The French Laundry Cookbook
- Cover of The French Laundry Cookbook
- Authors: Thomas Keller, Michael Ruhlman and Susie Heller
- Illustrator: Deborah Jones
- Language: English
- Subject: Cookbook
- Publisher: Artisan
- Publication date: 1 November 1999
- Publication place: New York
- Media type: Print
- Pages: 336
- Award: 2000 IACP Cookbook of the Year
- ISBN: 978-1579651268

= The French Laundry Cookbook =

Book by Thomas Keller

The French Laundry Cookbook is a 1999 cookbook written by the American chefs Thomas Keller, Michael Ruhlman, and Susie Heller; illustrated by Deborah Jones. The book features recipes from Keller's restaurant The French Laundry. It won the 2000 International Association of Culinary Professionals (IACP) Cookbook of the Year award, as well as the IACP's best designed cookbook and best first cookbook awards. The French Laundry Cookbook is in its fifty-second printing and has been printed over 400,000 times.

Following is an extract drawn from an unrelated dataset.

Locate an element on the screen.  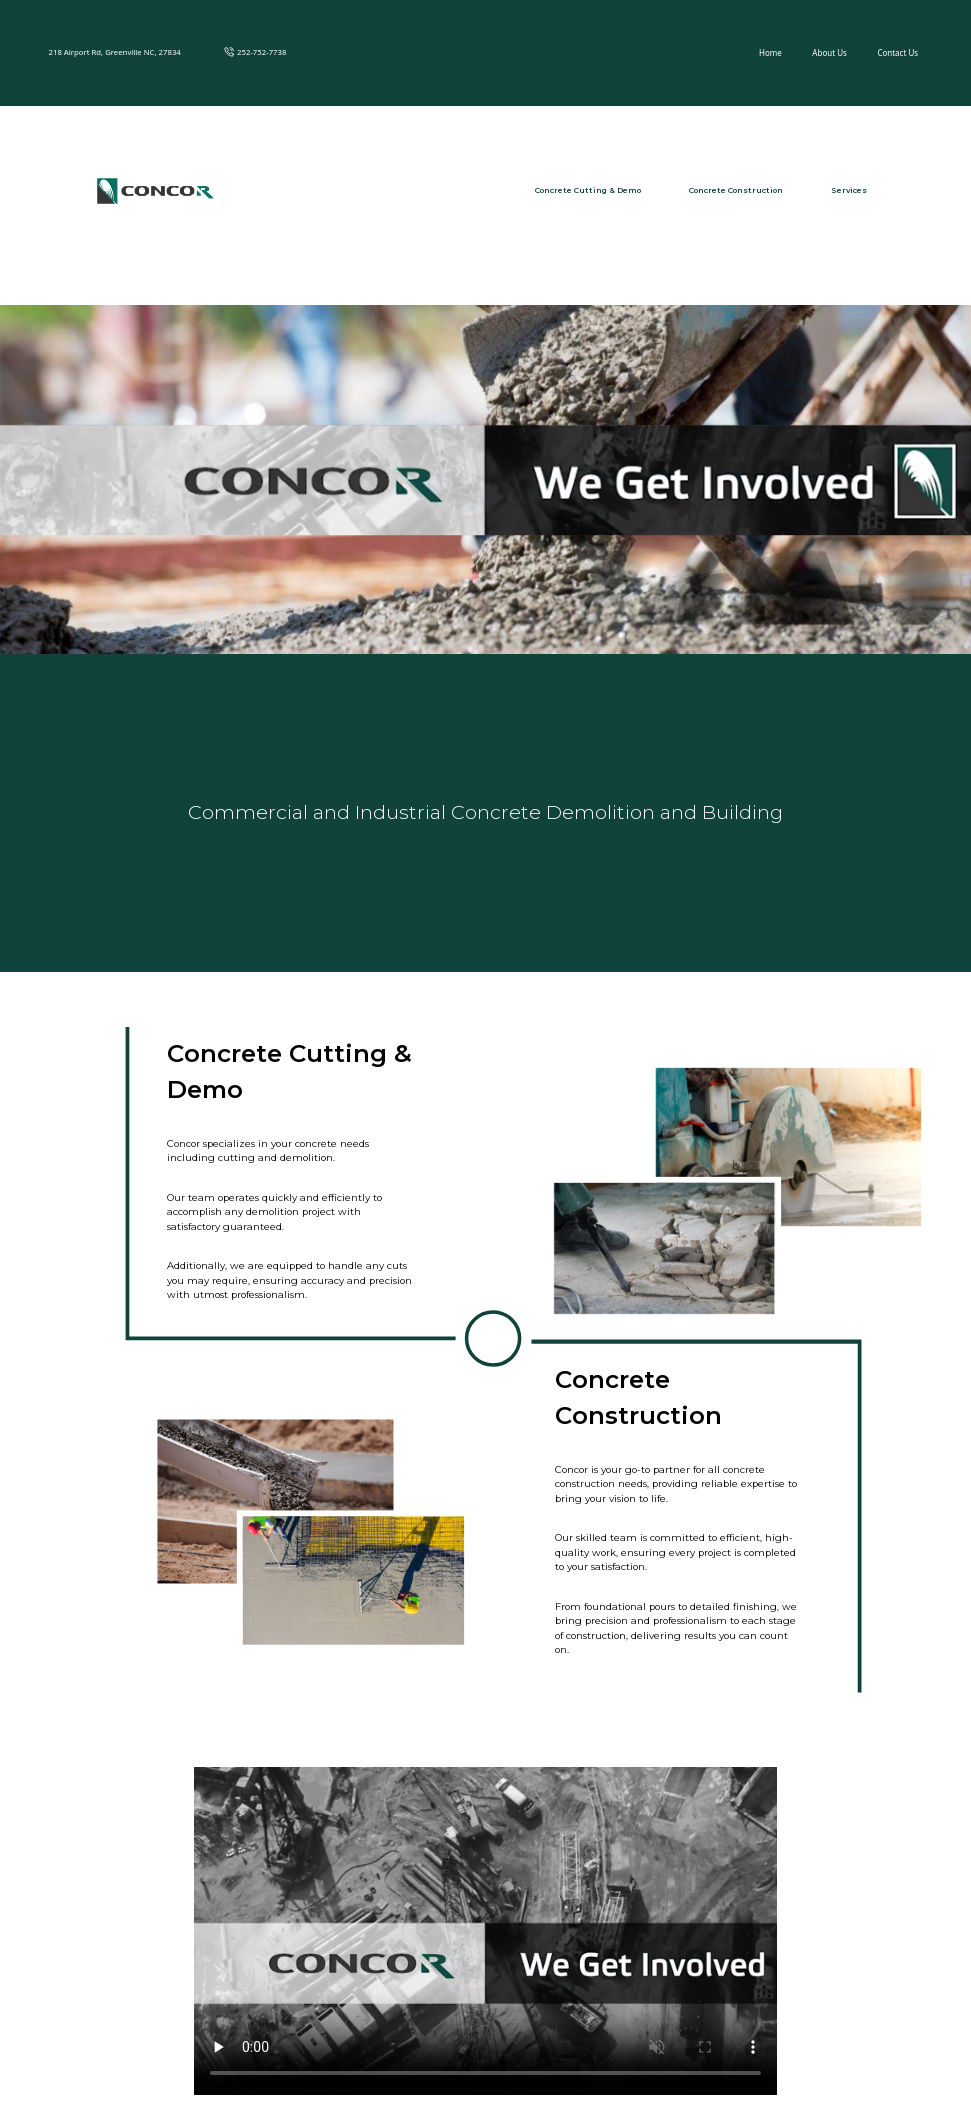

The French Laundry Cookbook contains 150 recipes divided into six sections, each representing a course of a meal. The cookbook also includes cooking and food preparation techniques.

The Wall Street Journal called the cookbook "notorious for including some of the most laborious recipes in print", commenting that "putting the ingredients together on a plate properly can be an architectural challenge". Restaurants & Institutions called the cookbook "too esoteric for home cooks" but found that it "does inspire, teach and set standards for any chef". Grant Achatz of Alinea has called it "[t]he ultimate reference for cooks [who wish] to be inspired by the pursuit of perfection". The cookbook has also been cited as an inspiration by David Chang of Momofuku and Éric Ripert of Le Bernardin.

The French Laundry Cookbook was bundled with another of Keller's cookbooks, Bouchon, in a book called The Complete Thomas Keller.